Era bella come adesso, anche se non era una meta turistica e soggiaceva a una narrazione a tinte fosche. Malgrado tutto però ho l’impressione che la gente fosse più felice, che anche i poveri fossero più felici dei poveri di oggi. Un grande avvenimento collettivo, come il primo scudetto del Napoli, trascendeva il valore sportivo. Ora abbiamo tutti gioito per il quarto scudetto ma è incomparabile ai significati di quello, che fu un evento politico. Negli anni Ottanta personaggi come Maradona, Troisi e Nino D’Angelo si assumevano la responsabilità di difendere e rappresentare un popolo. Ho letto vecchi articoli di una cattiveria unica nei confronti di mio padre, del Sud e dei napoletani. Dovette fronteggiare i pregiudizi in un silenzio assordante. Fu una rivoluzione di cui non si ha più idea. Adesso nella musica si guarda giusto al sold out, mi sembra tutto più piatto e non soltanto a Napoli: non vedo figure in cui rispecchiarmi o in cui possano farlo i miei figli. Da vecchio appassionato di rock, non troverei più una band o un artista con cui identificarmi, forse l’ultimo a rappresentare un certo tipo di condivisione con il pubblico è stato Lindo Ferretti. Poi è finita. È cambiata anche la strada del successo: non c’era un X Factor che ti cuce il progetto addosso, le cose succedevano grazie al talento individuale e a un po’ di fortuna. Che mio padre desse voce con le sue canzoni a una classe sociale e vendesse milioni di dischi non fu frutto di pianificazione ma un fenomeno bello, naturale, reale.

 

Però fu costretto a lasciare Napoli, con tutta la famiglia, a causa delle minacce camorristiche. Nel documentario lo racconta per la prima volta nei dettagli.

Io stesso ne presi coscienza quando ero già grande dai discorsi colti in casa a Roma. Prima pensavo ce ne fossimo andati perché la popolarità lo opprimeva. Solo durante il documentario ho appreso i particolari. Lui non ne aveva mai parlato volentieri per proteggere l’immagine di Napoli.

 

Cosa toglie e cosa dà a un artista la distanza dalla sua città?

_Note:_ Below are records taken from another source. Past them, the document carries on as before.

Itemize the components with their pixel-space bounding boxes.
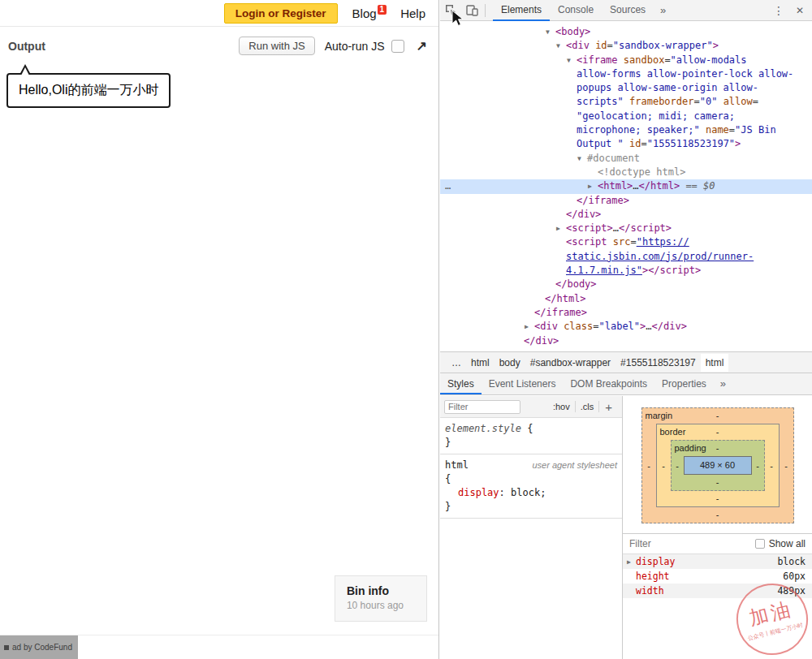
inspect-element-icon[interactable]: [440, 0, 461, 21]
bin-info-title: Bin info: [347, 584, 404, 597]
blog-link[interactable]: Blog1: [352, 6, 387, 20]
collapse-arrow-icon[interactable]: ▶: [556, 222, 566, 235]
css-declaration[interactable]: display: block;: [445, 486, 617, 500]
dom-tree-node[interactable]: </div>: [440, 334, 812, 348]
breadcrumb-item[interactable]: body: [495, 354, 525, 372]
computed-property-row[interactable]: width489px: [623, 584, 812, 598]
dom-tree-node[interactable]: popups allow-same-origin allow-: [440, 81, 812, 95]
dom-tree-node[interactable]: …▶<html>…</html> == $0: [440, 179, 812, 193]
devtools-toolbar: ElementsConsoleSources » ⋮ ✕: [440, 0, 812, 21]
dom-tree-node[interactable]: ▶<div class="label">…</div>: [440, 320, 812, 334]
expand-arrow-icon[interactable]: ▼: [577, 152, 587, 166]
autorun-label: Auto-run JS: [325, 40, 385, 53]
collapse-arrow-icon[interactable]: ▶: [525, 320, 534, 334]
codefund-ad[interactable]: ad by CodeFund: [0, 635, 78, 659]
box-model-padding[interactable]: padding- - 489 × 60 - -: [671, 440, 765, 491]
box-model-margin[interactable]: margin- - border- - padding- -: [641, 407, 794, 523]
show-all-checkbox[interactable]: [755, 539, 765, 549]
border-bottom-value[interactable]: -: [716, 493, 719, 503]
dom-tree-node[interactable]: <!doctype html>: [440, 166, 812, 179]
dom-tree-node[interactable]: ▼<div id="sandbox-wrapper">: [440, 39, 812, 53]
computed-property-row[interactable]: height60px: [623, 569, 812, 584]
element-style-rule[interactable]: element.style { }: [440, 418, 622, 454]
dom-tree-node[interactable]: allow-forms allow-pointer-lock allow-: [440, 67, 812, 81]
dom-tree-node[interactable]: ▼<body>: [440, 25, 812, 39]
breadcrumb-item[interactable]: …: [447, 354, 466, 372]
breadcrumb-item[interactable]: html: [466, 354, 495, 372]
devtools-panel: ElementsConsoleSources » ⋮ ✕ ▼<body>▼<di…: [440, 0, 812, 659]
jsbin-header: Login or Register Blog1 Help: [0, 0, 438, 27]
computed-filter-input[interactable]: [629, 538, 702, 549]
dom-tree-node[interactable]: 4.1.7.min.js"></script>: [440, 264, 812, 278]
new-style-rule-button[interactable]: +: [599, 400, 618, 414]
autorun-checkbox[interactable]: [391, 40, 404, 53]
dom-tree-node[interactable]: </body>: [440, 278, 812, 291]
dom-tree-node[interactable]: </html>: [440, 292, 812, 306]
devtools-close-icon[interactable]: ✕: [789, 0, 810, 21]
padding-top-value[interactable]: -: [716, 443, 719, 453]
dom-tree-node[interactable]: "geolocation; midi; camera;: [440, 110, 812, 123]
ua-rule-declarations: display: block;: [445, 486, 617, 500]
bin-info-box[interactable]: Bin info 10 hours ago: [335, 575, 427, 622]
dom-tree-node[interactable]: static.jsbin.com/js/prod/runner-: [440, 250, 812, 264]
toggle-element-state-button[interactable]: :hov: [548, 402, 575, 411]
devtools-tab-sources[interactable]: Sources: [602, 0, 654, 21]
expand-arrow-icon[interactable]: ▼: [546, 25, 555, 39]
dom-tree-node[interactable]: Output " id="1555118523197">: [440, 137, 812, 151]
margin-bottom-value[interactable]: -: [716, 510, 719, 519]
blog-badge: 1: [378, 5, 387, 15]
margin-top-value[interactable]: -: [716, 411, 719, 420]
computed-property-row[interactable]: ▶displayblock: [623, 554, 812, 569]
dom-tree-node[interactable]: ▼<iframe sandbox="allow-modals: [440, 54, 812, 67]
padding-right-value[interactable]: -: [752, 461, 764, 471]
sidebar-more-tabs-icon[interactable]: »: [714, 373, 732, 394]
border-left-value[interactable]: -: [657, 461, 671, 471]
expand-arrow-icon[interactable]: ▼: [567, 54, 577, 67]
border-right-value[interactable]: -: [765, 461, 779, 471]
box-model-content[interactable]: 489 × 60: [684, 456, 752, 475]
dom-tree-node[interactable]: <script src="https://: [440, 235, 812, 249]
collapse-arrow-icon[interactable]: ▶: [588, 179, 598, 193]
box-model-border[interactable]: border- - padding- - 489 × 60 -: [656, 424, 780, 507]
rule-selector[interactable]: html: [445, 459, 469, 471]
rule-selector[interactable]: element.style: [445, 423, 521, 434]
dom-tree-node[interactable]: </div>: [440, 208, 812, 222]
breadcrumb-item[interactable]: html: [701, 354, 729, 372]
margin-right-value[interactable]: -: [780, 461, 793, 471]
sidebar-tab-styles[interactable]: Styles: [440, 373, 482, 394]
devtools-menu-icon[interactable]: ⋮: [768, 0, 789, 21]
toggle-device-toolbar-icon[interactable]: [461, 0, 482, 21]
padding-left-value[interactable]: -: [672, 461, 684, 471]
dom-tree-node[interactable]: </iframe>: [440, 306, 812, 320]
stylesheet-origin-note: user agent stylesheet: [532, 459, 617, 472]
dom-tree-node[interactable]: scripts" frameborder="0" allow=: [440, 95, 812, 109]
breadcrumb-item[interactable]: #sandbox-wrapper: [525, 354, 615, 372]
sidebar-tab-event-listeners[interactable]: Event Listeners: [482, 373, 564, 394]
open-output-icon[interactable]: ↗: [417, 38, 427, 54]
dom-tree-node[interactable]: </iframe>: [440, 194, 812, 208]
expand-arrow-icon[interactable]: ▼: [556, 39, 566, 53]
padding-bottom-value[interactable]: -: [716, 477, 719, 487]
devtools-tab-console[interactable]: Console: [550, 0, 602, 21]
margin-left-value[interactable]: -: [642, 461, 656, 471]
breadcrumb: …htmlbody#sandbox-wrapper#1555118523197h…: [440, 351, 812, 373]
more-tabs-icon[interactable]: »: [654, 0, 672, 21]
border-top-value[interactable]: -: [716, 427, 719, 437]
sidebar-tab-dom-breakpoints[interactable]: DOM Breakpoints: [563, 373, 654, 394]
user-agent-rule[interactable]: html user agent stylesheet { display: bl…: [440, 454, 622, 519]
element-classes-button[interactable]: .cls: [576, 402, 599, 411]
codefund-logo-icon: [4, 645, 9, 650]
devtools-tab-elements[interactable]: Elements: [493, 0, 550, 21]
login-register-button[interactable]: Login or Register: [224, 3, 338, 24]
run-with-js-button[interactable]: Run with JS: [239, 37, 314, 55]
breadcrumb-item[interactable]: #1555118523197: [615, 354, 701, 372]
collapse-arrow-icon[interactable]: ▶: [627, 558, 636, 566]
help-link[interactable]: Help: [400, 6, 425, 20]
dom-tree-node[interactable]: ▶<script>…</script>: [440, 222, 812, 235]
dom-tree-node[interactable]: microphone; speaker;" name="JS Bin: [440, 123, 812, 137]
dom-tree-node[interactable]: ▼#document: [440, 152, 812, 166]
output-panel-label: Output: [8, 40, 45, 53]
brace-close: }: [445, 437, 451, 448]
styles-filter-input[interactable]: [444, 400, 520, 414]
sidebar-tab-properties[interactable]: Properties: [654, 373, 714, 394]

È come in un cinema: per vedere meglio ciò che avviene sullo schermo non devi sederti in prima fila. Se stai più indietro hai la visione ideale. Oggi nella narrazione di Napoli c’è ancora tanta cartolina o se ne raccontano singoli pezzi. Ci vorrebbe uno sguardo obliquo, trasversale, che includa tutti i differenti aspetti.

 

Con quale spirito congeda questo documentario?

Di una scoperta. Il documentario è una forma di cinema in cui preferisco alla figura del regista maestrino quella del regista primo spettatore, che condivide con il pubblico quanto nemmeno lui sapeva quando ha cominciato il lavoro.